DCI is an architectural model that shifts control of digital identities away from corporate silos and directly into the hands of the individuals, organizations, or devices that own them.

In a traditional centralized model, an Identity Provider (IdP) holds and controls user identity. Every authentication requires a live call back to that IdP, and every application depends on it remaining available, trustworthy, and compatible. Users have no direct ownership of their credentials, and organizations accumulate large stores of personal data on their behalf.

Decentralized identity breaks this dependency. It is built on the following core components:

  • Cryptographic Identity : each party has a cryptographic identity backed by a key pair, with no central registry required to create or prove ownership of it.
  • Verifiable Credentials (VCs) : cryptographically signed digital documents containing identity claims, verifiable by anyone without contacting the Issuer.
  • Digital Wallets / Holder : secure software where Holders store and selectively present credentials, sharing only what a transaction requires.
  • Issuers : trusted authorities that verify facts about a Holder, issue signed credentials, and can revoke them when they are no longer valid.
  • Verifiers : services that validate credentials by checking the cryptographic signature and revocation status, with no live call to the Issuer.
  • Trust Registries : the mechanism by which Verifiers discover and trust Issuer public keys, via an X.509 certificate chain, a hosted key endpoint, or a published key list.

Together, these form a trust model where identity is portable, privacy-preserving, and controlled by the person it belongs to. The user, not the IdP, decides when and what to share.

ThunderID provides the underlying infrastructure to orchestrate this lifecycle. It acts as an Enterprise Identity Hub, enabling you to issue tamper-evident credentials and verify third-party assertions.

How Verifiable Credentials Work

Verifiable Credentials flow through a three-party framework called the Trust Triangle, where each party plays a distinct role:

HolderWalletIssuerInstitution / AuthorityVerifierRelying PartyTrustNo integration needed Issues VC Presents VP

When to Use This Pattern

This pattern is a good fit when you need to:

  • Remove central intermediaries: Verifiers check credentials offline using cryptographic signatures alone, removing the runtime dependency on a central IdP.

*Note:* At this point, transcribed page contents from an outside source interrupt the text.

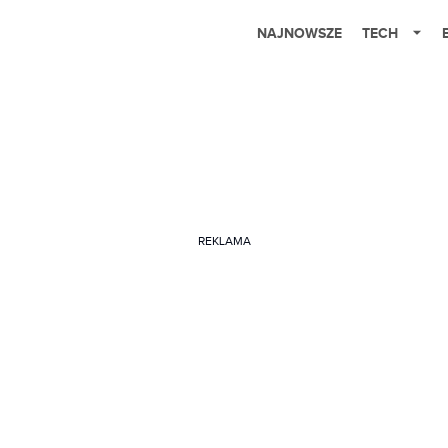
NAJNOWSZE
TECH
REKLAMA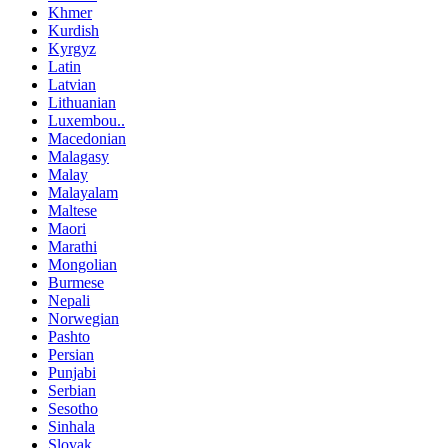
Khmer
Kurdish
Kyrgyz
Latin
Latvian
Lithuanian
Luxembou..
Macedonian
Malagasy
Malay
Malayalam
Maltese
Maori
Marathi
Mongolian
Burmese
Nepali
Norwegian
Pashto
Persian
Punjabi
Serbian
Sesotho
Sinhala
Slovak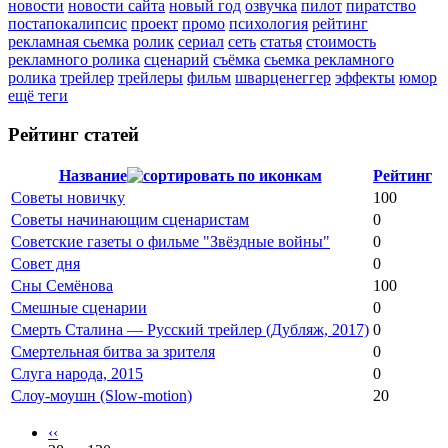
новости
новости сайта
новый год
озвучка
пилот
пиратство
постапокалипсис
проект
промо
психология
рейтинг
рекламная сьемка
ролик
сериал
сеть
статья
стоимость
рекламного ролика
сценарий
съёмка
сьемка рекламного
ролика
трейлер
трейлеры
фильм
шварценеггер
эффекты
юмор
ещё теги
Рейтинг статей
Название
Рейтинг
Советы новичку
100
Советы начинающим сценаристам
0
Советские газеты о фильме "Звёздные войны"
0
Совет дня
0
Сны Семёнова
100
Смешные сценарии
0
Смерть Сталина — Русский трейлер (Дубляж, 2017)
0
Смертельная битва за зрителя
0
Слуга народа, 2015
0
Слоу-моушн (Slow-motion)
20
‹‹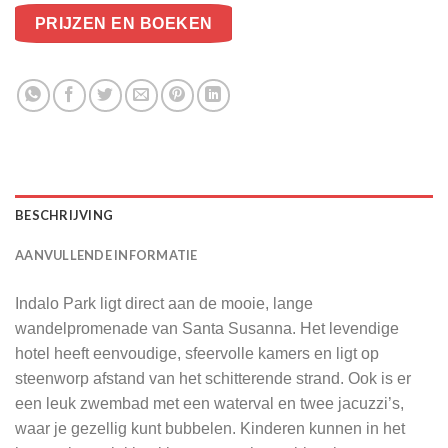
PRIJZEN EN BOEKEN
BESCHRIJVING
AANVULLENDE INFORMATIE
Indalo Park ligt direct aan de mooie, lange
wandelpromenade van Santa Susanna. Het levendige
hotel heeft eenvoudige, sfeervolle kamers en ligt op
steenworp afstand van het schitterende strand. Ook is er
een leuk zwembad met een waterval en twee jacuzzi’s,
waar je gezellig kunt bubbelen. Kinderen kunnen in het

  • Eliminate repeated verification: Replace expensive, manual compliance checks (like KYC or employment verification) with portable, reusable digital proofs that reduce onboarding friction.

  • Maximize user privacy: Allow users to selectively disclose only the specific attributes required for a transaction, minimizing organizational data liability and protecting user privacy at the source.

  • Support offline and edge environments: Secure supply chains, IoT networks, or distributed devices with cryptographic proofs that can be verified resiliently even when the original issuer is offline.

What You Can Build

Credential Issuance

Issue cryptographically signed Verifiable Credentials to user wallets — covering personal identification, professional certifications, vehicle registration, or loyalty cards.

Standalone Claim Verification

Allow users to cryptographically prove specific facts — such as holding an active license or being over a certain age — without disclosing any unrelated personal data.

Onboarding and Authentication

Instantly authenticate users and register new accounts by accepting trusted, tamper-evident digital credentials — eliminating manual identity verification, forms, and document uploads.